Le fronton des républiques du coeur !
Ce roman utile à la société est magistral. Marseille lève son voile, Les Puces des Arnavaux prennent place.
Rien n'est laissé dans le hasard. Tout semble réel, ce pourrait être lui, eux, nous. Tant le récit nous colle au corps, vif et intuitif.
On ne lâche pas des yeux Rico, fil rouge d'une histoire contemporaine résolument vivante, active et sensible.
"Rico fait la gueule. Il va falloir qu'il ressorte. Qu'il renfile ses tiags, et son Perfecto, qu'il réenfourche sa moto et retraverse la moitié de la ville pour livrer vingt balles de shit à cette connasse de Virginie qui le rejoindra probablement en pantoufles Teletubbies au pied de l'immeuble."
Rico est un homme d'un âge certain. Il vit dans un antre délabré. Des dents en moins, le poids lourd des incompréhensions sur le dos.
Des petites combines pour résister, s'alimenter. du shit vendu à la sauvette, un peu, rarement beaucoup. La solitude pour armure. Au RSA, une moto vieillissante et pétaradante pour compagne. Connu comme le loup blanc dans son quartier, Rico on l'aime d'emblée. C'est comme ça et pas autrement.
"À vrai dire, jeune, il était carrément beau gosse dans le genre mauvais garçon. On disait de lui qu'il ressemblait à Matt Dillon dans Rusty James ou à Alain Delon dans Rico et ses frères".
Rico est attachant, débrouillard, malgré les affres intestines. Un logement insalubre gorgé d'antiquités ramassées au gré de ses pérégrinations. Des blousons en cuir rénovés dans un évier terne avec du vinaigre blanc. Redonner l'allure du neuf et vendre à la sauvette parce que oui " est totalement à sec de shit, est en retard sur le loyer et l'EDF, et n'a pas la moindre idée de la manière dont il va financer les réparations".

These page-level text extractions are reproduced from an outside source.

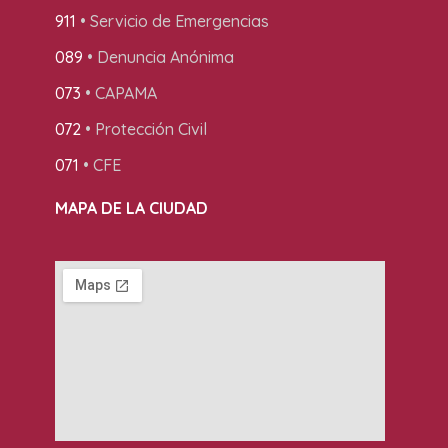
911
• Servicio de Emergencias
089
• Denuncia Anónima
073
• CAPAMA
072
• Protección Civil
071
• CFE
MAPA DE LA CIUDAD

Tenace, digne, le front lourd par les affronts d'un monde où l'exclusion est une pente glissante savonnée par les difficultés titanesques. L'effet papillon. Dans son appartement amianté, gris, il se passe des choses qui remettent d'équerre et qui sont un joli pied de nez à l'adversité. Rico a une radio. Il écoute France Culture, rituel quotidien. Dans ces moments, Rico est au coeur du vrai monde. Cultivé, brillant, il semble alors comme Renée la concierge de l'Élégance du hérisson. Il découvre un rat dans son spartiate. Peu à peu il va s'habituer à sa présence. "Il est tard, le rat doit commencer à s'inquiéter". Rico est en proie aux déconvenues. Tous le poursuivent et pas pour fraterniser, au contraire. Des fournisseurs, aux vengeances, tous l'accablent et veulent parfois sa peau et pour pas cher. On pense à son vieux père à qui il ne rendra plus visite, au rat abandonné. Il fuit à Paris sur sa vieille Virago, son Alcatel en poche loin du dernier Iphone. Rico pressent son futur de SDF. Ce récit implacable et lumineux, tendre et attachant est aussi sociologique et nécessaire.

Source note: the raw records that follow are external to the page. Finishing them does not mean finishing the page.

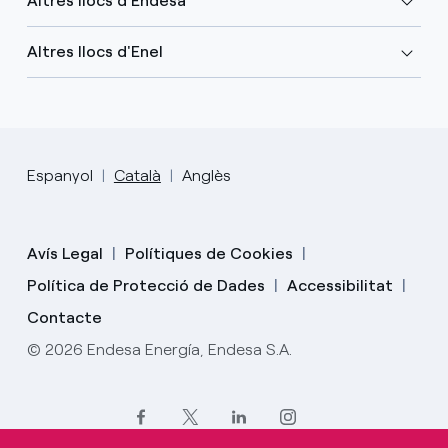
Altres llocs d'Endesa
Altres llocs d'Enel
Espanyol
Català
Anglès
Avís Legal
Polítiques de Cookies
Política de Protecció de Dades
Accessibilitat
Contacte
© 2026 Endesa Energía, Endesa S.A.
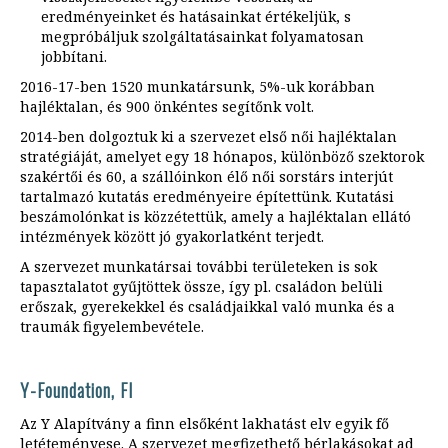
eredményeinket és hatásainkat értékeljük, s
megpróbáljuk szolgáltatásainkat folyamatosan
jobbítani.
2016-17-ben 1520 munkatársunk, 5%-uk korábban
hajléktalan, és 900 önkéntes segítőnk volt.
2014-ben dolgoztuk ki a szervezet első női hajléktalan
stratégiáját, amelyet egy 18 hónapos, különböző szektorok
szakértői és 60, a szállóinkon élő női sorstárs interjút
tartalmazó kutatás eredményeire építettünk. Kutatási
beszámolónkat is közzétettük, amely a hajléktalan ellátó
intézmények között jó gyakorlatként terjedt.
A szervezet munkatársai további területeken is sok
tapasztalatot gyűjtöttek össze, így pl. családon belüli
erőszak, gyerekekkel és családjaikkal való munka és a
traumák figyelembevétele.
Y-Foundation, FI
Az Y Alapítvány a finn elsőként lakhatást elv egyik fő
letéteményese. A szervezet megfizethető bérlakásokat ad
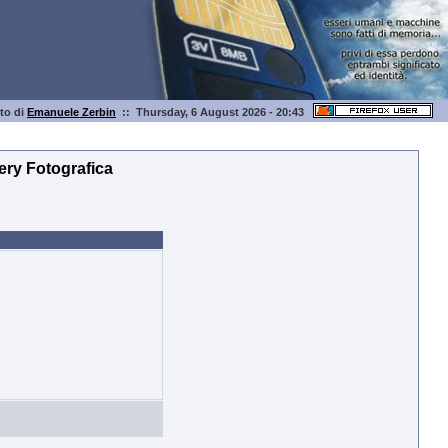
ito di
Emanuele Zerbin
:: Thursday, 6 August 2026 - 20:43
lery Fotografica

Engagé, crucial, avec des phrases belles à pleurer, Rico reste en assise jusqu'au point final (chut).
Ce livre est l'exemple même d'une existence anonyme broyée par les diktats et l'intranquillité. Il honore ceux qui, La Vie, au fond et les résistances souveraines. L'empathie stupéfiante et la douceur du ton sont des alliances. Ce cinquième roman de Hugues Serraf est une apothéose. Publié par les majeures éditions Intervalles.